The student model is what you’ll deploy to production. Choose based on your constraints:

Student ModelParametersBest For
SmolLM2 135M135MEdge devices, ultra-low latency
Qwen3 0.6B600MBalance of speed and accuracy
Llama 3.2 1B1BGeneral-purpose baseline
Llama 3.2 3B3BComplex tasks needing more capacity
Llama 3.1 8B8BMaximum accuracy, still far smaller than the teacher

Smaller models are faster and cheaper to run. Start small and only scale up if accuracy isn’t sufficient.

Step 6: Fine-Tune the Student

Train the student model on your validated synthetic dataset. Key configuration:

base:
  task: classification
  student_model_name: Qwen3-1.7B
  teacher_model_name: Llama-3.3-70B-Instruct
tuning:
  num_train_epochs: 4
  use_lora: true
  learning_rate: 0.0002
synthgen:
  generation_target: 1000

LoRA (Low-Rank Adaptation) is the default training method. It’s faster, uses less memory, and produces results comparable to full fine-tuning for most tasks.
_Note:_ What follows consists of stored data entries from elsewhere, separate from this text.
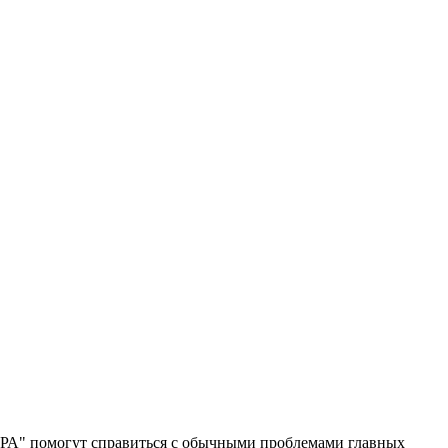
ЕРА" помогут справиться с обычными проблемами главных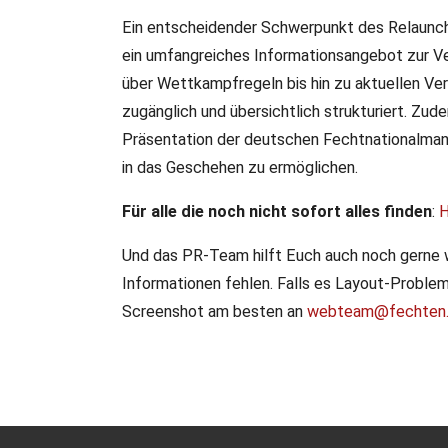
Ein entscheidender Schwerpunkt des Relaunchs
ein umfangreiches Informationsangebot zur V
über Wettkampfregeln bis hin zu aktuellen Vera
zugänglich und übersichtlich strukturiert. Zu
Präsentation der deutschen Fechtnationalmann
in das Geschehen zu ermöglichen.
Für alle die noch nicht sofort alles finden
:
H
Und das PR-Team hilft Euch auch noch gerne 
Informationen fehlen. Falls es Layout-Probleme
Screenshot am besten an
webteam@fechten.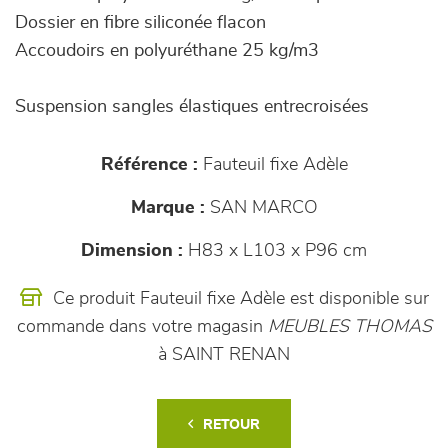
Dossier en fibre siliconée flacon
Accoudoirs en polyuréthane 25 kg/m3
Suspension sangles élastiques entrecroisées
Référence :
Fauteuil fixe Adèle
Marque :
SAN MARCO
Dimension :
H83 x L103 x P96 cm
Ce produit Fauteuil fixe Adèle est disponible sur
commande dans votre magasin
MEUBLES THOMAS
à SAINT RENAN
RETOUR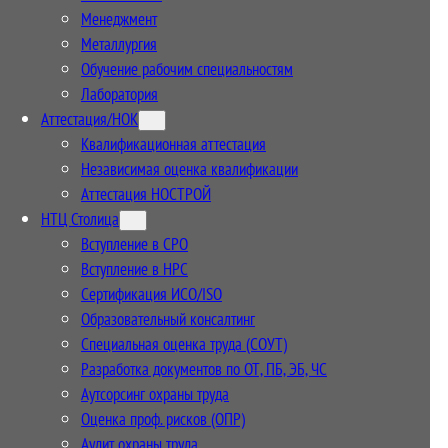
Менеджмент
Металлургия
Обучение рабочим специальностям
Лаборатория
Аттестация/НОК
Квалификационная аттестация
Независимая оценка квалификации
Аттестация НОСТРОЙ
НТЦ Столица
Вступление в СРО
Вступление в НРС
Сертификация ИСО/ISO
Образовательный консалтинг
Специальная оценка труда (СОУТ)
Разработка документов по ОТ, ПБ, ЭБ, ЧС
Аутсорсинг охраны труда
Оценка проф. рисков (ОПР)
Аудит охраны труда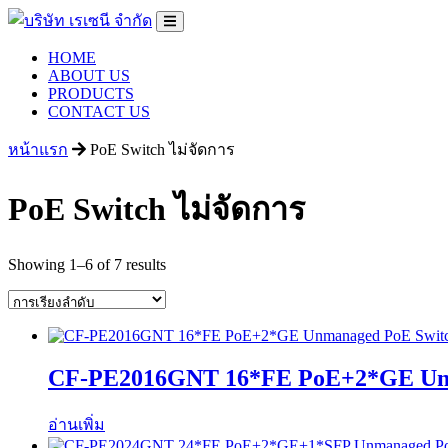
HOME
ABOUT US
PRODUCTS
CONTACT US
หน้าแรก
PoE Switch ไม่จัดการ
PoE Switch ไม่จัดการ
Showing 1–6 of 7 results
CF-PE2016GNT 16*FE PoE+2*GE Unm
อ่านเพิ่ม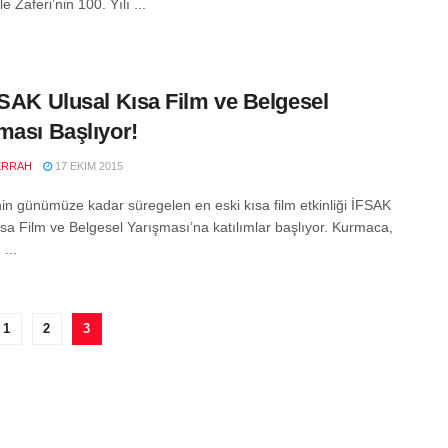
 Zaferi’nin 100. Yılı ...
FSAK Ulusal Kısa Film ve Belgesel
ması Başlıyor!
ERRAH
17 EKIM 2015
nin günümüze kadar süregelen en eski kısa film etkinliği İFSAK
ısa Film ve Belgesel Yarışması’na katılımlar başlıyor. Kurmaca,
 ...
1
2
3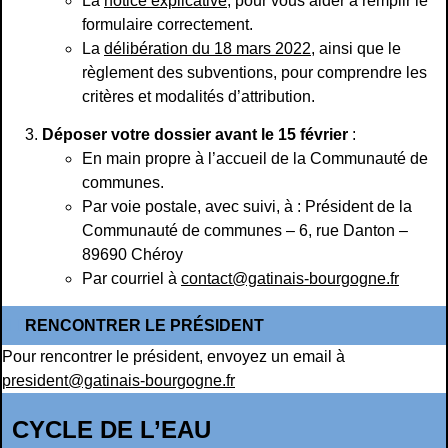
La
notice explicative
, pour vous aider à remplir le
formulaire correctement.
La
délibération du 18 mars 2022
, ainsi que le
règlement des subventions, pour comprendre les
critères et modalités d’attribution.
Déposer votre dossier avant le 15 février
:
En main propre à l’accueil de la Communauté de
communes.
Par voie postale, avec suivi, à : Président de la
Communauté de communes – 6, rue Danton –
89690 Chéroy
Par courriel à
contact@gatinais-bourgogne.fr
RENCONTRER LE PRÉSIDENT
Pour rencontrer le président, envoyez un email à
president@gatinais-bourgogne.fr
CYCLE DE L’EAU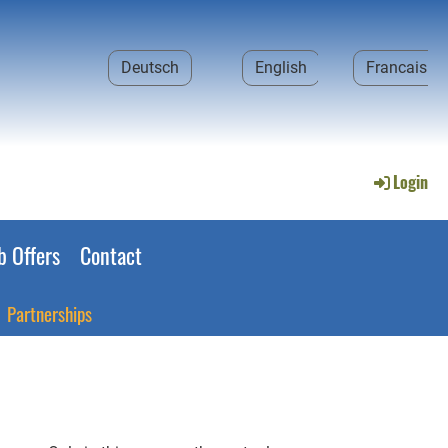
Deutsch
English
Francais
Login
b Offers
Contact
Partnerships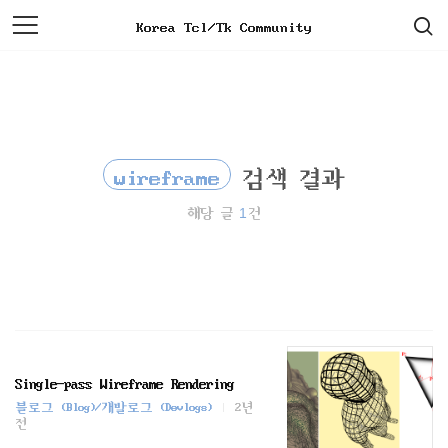
검
본
Korea Tcl/Tk Community
색
문
으
로
바
로
가
기
wireframe
검색 결과
1
해당 글
건
Single-pass Wireframe Rendering
블로그 (Blog)/개발로그 (Devlogs)
2년
전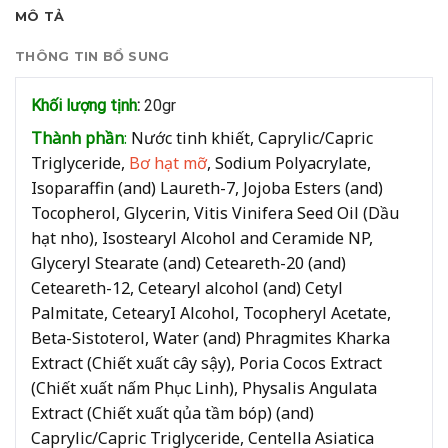
MÔ TẢ
THÔNG TIN BỔ SUNG
Khối lượng tịnh
:
20gr
Thành phần
:
Nước tinh khiết,
Caprylic/Capric
Triglyceride,
Bơ hạt mỡ
,
Sodium Polyacrylate,
Isoparaffin (and)
Laureth-7,
Jojoba Esters (and)
Tocopherol,
Glycerin,
Vitis Vinifera
Seed
Oil (Dầu
hạt
nho),
Isostearyl Alcohol and Ceramide NP,
Glyceryl Stearate (and)
Ceteareth-20 (and)
Ceteareth-12,
Cetearyl al
cohol (and) Cetyl
Palmitate,
CetearyI Alcohol,
Tocopheryl Acetate,
Beta-Sistoterol
, Water (and)
Phragmites
Kharka
Extract
(
Chiết xuất cây sậy
),
Poria Cocos
Extract
(Chiết xuất
nấm
Phục
Linh),
Physalis Angulata
Extract
(Chiết
xuất
qủa
tầm bóp) (and)
Caprylic/Capric
Triglyceride,
Centella Asiatica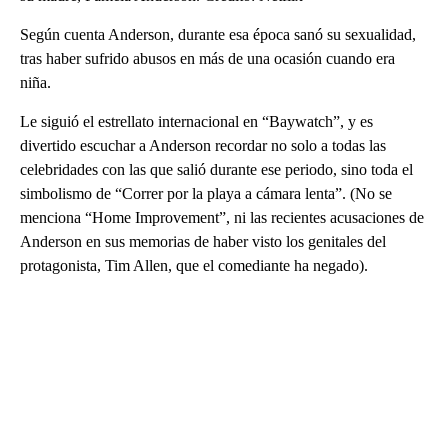
Según cuenta Anderson, durante esa época sanó su sexualidad,
tras haber sufrido abusos en más de una ocasión cuando era
niña.
Le siguió el estrellato internacional en “Baywatch”, y es
divertido escuchar a Anderson recordar no solo a todas las
celebridades con las que salió durante ese periodo, sino toda el
simbolismo de “Correr por la playa a cámara lenta”. (No se
menciona “Home Improvement”, ni las recientes acusaciones de
Anderson en sus memorias de haber visto los genitales del
protagonista, Tim Allen, que el comediante ha negado).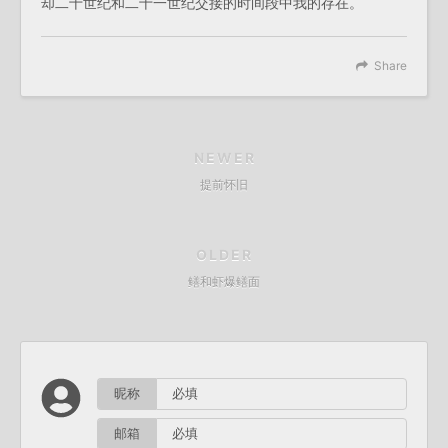
却二十世纪和二十一世纪交接的时间段中我的存在。
Share
NEWER
提前怀旧
OLDER
鳝和虾爆鳝面
昵称
邮箱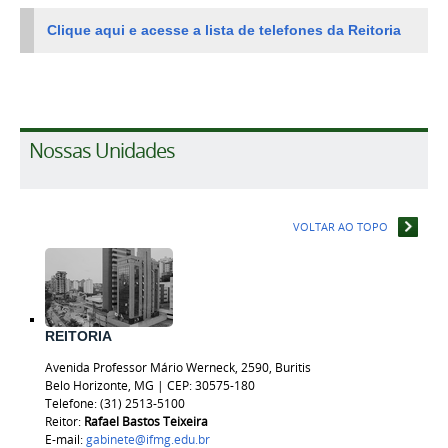
Clique aqui e acesse a lista de telefones da Reitoria
Nossas Unidades
VOLTAR AO TOPO
REITORIA
Avenida Professor Mário Werneck, 2590, Buritis
Belo Horizonte, MG | CEP: 30575-180
Telefone: (31) 2513-5100
Reitor:
Rafael Bastos
Teixeira
E-mail:
gabinete@ifmg.edu.br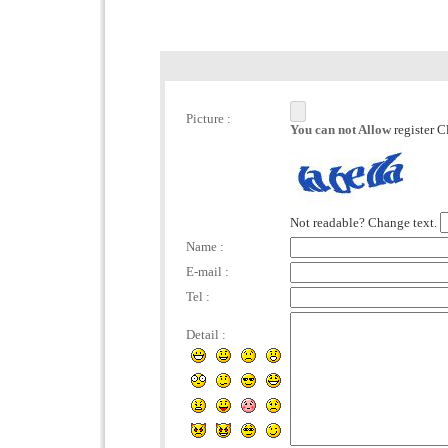
Picture :
You can not Allow
register C
Not readable? Change text.
Name :
E-mail :
Tel :
Detail :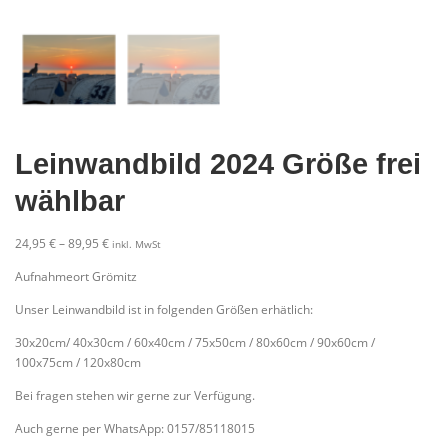
Leinwandbild 2024 Größe frei
wählbar
P
24,95
€
–
89,95
€
inkl. MwSt
r
Aufnahmeort Grömitz
e
i
Unser Leinwandbild ist in folgenden Größen erhätlich:
s
s
30x20cm/ 40x30cm / 60x40cm / 75x50cm / 80x60cm / 90x60cm /
p
100x75cm / 120x80cm
a
Bei fragen stehen wir gerne zur Verfügung.
n
n
Auch gerne per WhatsApp: 0157/85118015
e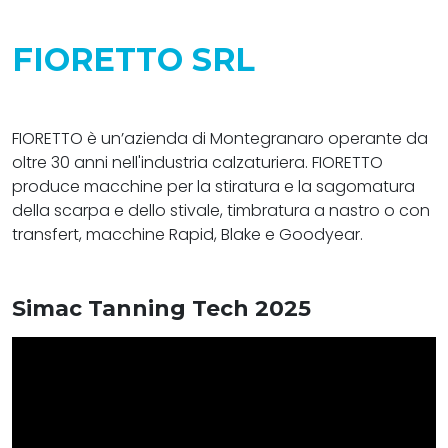
FIORETTO SRL
FIORETTO è un’azienda di Montegranaro operante da
oltre 30 anni nell'industria calzaturiera. FIORETTO
produce macchine per la stiratura e la sagomatura
della scarpa e dello stivale, timbratura a nastro o con
transfert, macchine Rapid, Blake e Goodyear.
Simac Tanning Tech 2025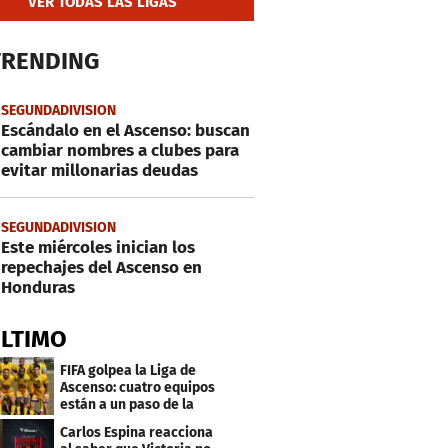
VER TODAS LAS LIGAS
TRENDING
SEGUNDADIVISION
Escándalo en el Ascenso: buscan
cambiar nombres a clubes para
evitar millonarias deudas
SEGUNDADIVISION
Este miércoles inician los
repechajes del Ascenso en
Honduras
ÚLTIMO
FIFA golpea la Liga de
Ascenso: cuatro equipos
están a un paso de la
desafiliación
Carlos Espina reacciona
Training typically takes 30 minutes to a few hours depending on the dataset size and student model.

Step 7: Evaluate the Student

Compare your fine-tuned student against the teacher on your held-out test set. Metrics to track:

  • Accuracy — does the student produce correct outputs?
  • Consistency — how stable are outputs across similar inputs?
  • Latency — how fast is inference compared to the teacher?
  • Cost — what’s the per-request cost reduction?

In our benchmarks, distilled students match or exceed the teacher on 8 out of 10 datasets — while running orders of magnitude faster.

Step 8: Deploy

Fine-tuned SLMs are small enough to run almost anywhere:

  • Serverless API — deploy behind an endpoint for easy integration
  • On-premises — run on your own infrastructure for data privacy
  • Edge devices — models under 3B parameters run on mobile hardware and laptops

Your deployed model processes requests in milliseconds, costs a fraction of API calls to frontier models, and keeps all data under your control.

Common Pitfalls

Starting with too little evaluation data. Your test set is your compass. If it’s too small or unrepresentative, you won’t know whether distillation worked.

Skipping teacher evaluation. If the teacher can’t do the task, the student won’t learn it. Always validate the teacher first.

Over-generating without validation. More data isn’t always better. A thousand validated examples outperform ten thousand noisy ones.

Choosing a student that’s too small. Start with a 1B–3B model. You can always compress further once you’ve validated the approach.

Putting It All Together

The full distillation pipeline looks like this:

  1. Define task + gather seed examples
  2. Select and evaluate a teacher model
  3. Generate and validate synthetic training data
  4. Fine-tune a small student model
  5. Evaluate against your test set
  6. Deploy to production

With distil labs, this entire pipeline runs from a single configuration. Describe your task, provide your examples, and the platform handles teacher evaluation, data generation, training, and evaluation automatically.


Model distillation isn’t a research technique — it’s a production workflow. Every team running LLM inference at scale should be asking: can I distill this into something smaller, faster, and cheaper? The answer is almost always yes.